EXERCISE BRIEF - Some lines in the material below hold the word "persoonlijke". Copy all of them.

-- Opening Marker --

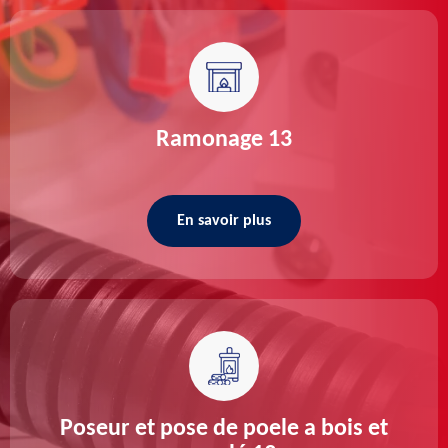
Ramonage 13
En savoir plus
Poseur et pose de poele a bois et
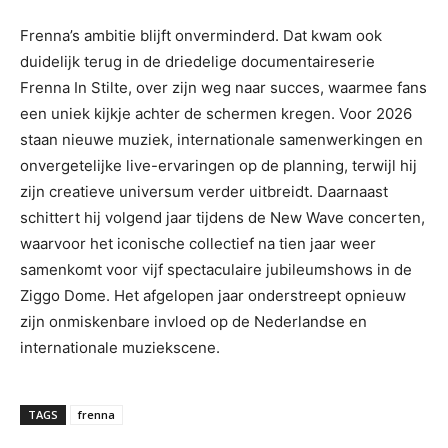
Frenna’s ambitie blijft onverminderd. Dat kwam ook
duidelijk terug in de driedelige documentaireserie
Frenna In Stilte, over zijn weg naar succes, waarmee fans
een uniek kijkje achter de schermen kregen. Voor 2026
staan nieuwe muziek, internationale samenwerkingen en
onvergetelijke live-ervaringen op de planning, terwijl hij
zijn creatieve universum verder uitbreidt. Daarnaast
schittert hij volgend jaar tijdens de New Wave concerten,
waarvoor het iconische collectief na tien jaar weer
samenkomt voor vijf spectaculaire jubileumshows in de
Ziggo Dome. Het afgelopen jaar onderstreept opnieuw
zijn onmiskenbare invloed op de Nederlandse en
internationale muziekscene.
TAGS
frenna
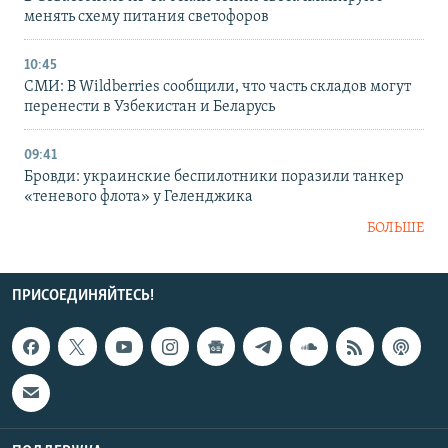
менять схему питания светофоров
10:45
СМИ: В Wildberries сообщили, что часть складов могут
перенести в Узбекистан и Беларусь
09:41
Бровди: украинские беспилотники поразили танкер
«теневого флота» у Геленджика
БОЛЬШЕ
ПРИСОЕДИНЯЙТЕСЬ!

-- Closing Marker --
-- Opening Marker --

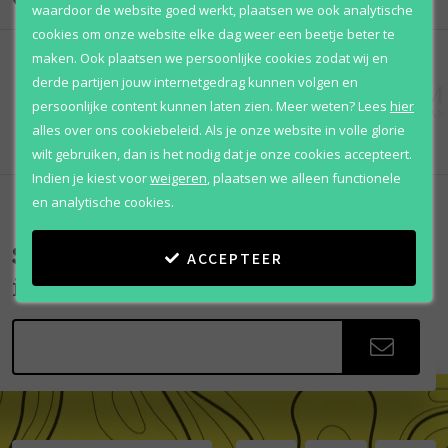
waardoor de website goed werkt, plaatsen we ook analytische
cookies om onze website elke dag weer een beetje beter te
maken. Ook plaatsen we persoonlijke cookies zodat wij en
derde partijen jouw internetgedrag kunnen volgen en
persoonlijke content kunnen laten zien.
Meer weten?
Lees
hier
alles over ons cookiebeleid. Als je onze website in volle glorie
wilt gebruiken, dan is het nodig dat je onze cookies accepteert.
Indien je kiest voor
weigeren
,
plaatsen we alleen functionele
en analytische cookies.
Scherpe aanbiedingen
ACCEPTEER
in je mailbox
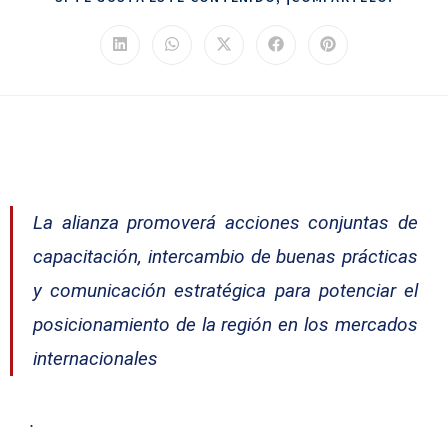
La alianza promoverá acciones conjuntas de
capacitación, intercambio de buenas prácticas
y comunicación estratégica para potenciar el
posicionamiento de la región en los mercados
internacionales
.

-- Closing Marker --
-- Opening Marker --

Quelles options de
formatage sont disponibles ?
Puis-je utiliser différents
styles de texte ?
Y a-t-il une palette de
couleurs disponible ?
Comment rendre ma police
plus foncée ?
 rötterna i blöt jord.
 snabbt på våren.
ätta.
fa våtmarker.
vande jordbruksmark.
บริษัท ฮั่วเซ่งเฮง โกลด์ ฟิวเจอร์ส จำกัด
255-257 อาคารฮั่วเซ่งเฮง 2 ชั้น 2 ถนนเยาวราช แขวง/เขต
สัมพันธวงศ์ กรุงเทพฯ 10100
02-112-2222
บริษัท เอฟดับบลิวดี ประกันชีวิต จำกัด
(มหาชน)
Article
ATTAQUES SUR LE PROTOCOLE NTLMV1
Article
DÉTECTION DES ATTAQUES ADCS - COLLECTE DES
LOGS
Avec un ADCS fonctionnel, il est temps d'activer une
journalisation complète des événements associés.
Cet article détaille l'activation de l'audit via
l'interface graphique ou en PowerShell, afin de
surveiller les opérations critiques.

-- Closing Marker --

ANSWER SPACE -
maken. Ook plaatsen we persoonlijke cookies zodat wij en
persoonlijke content kunnen laten zien.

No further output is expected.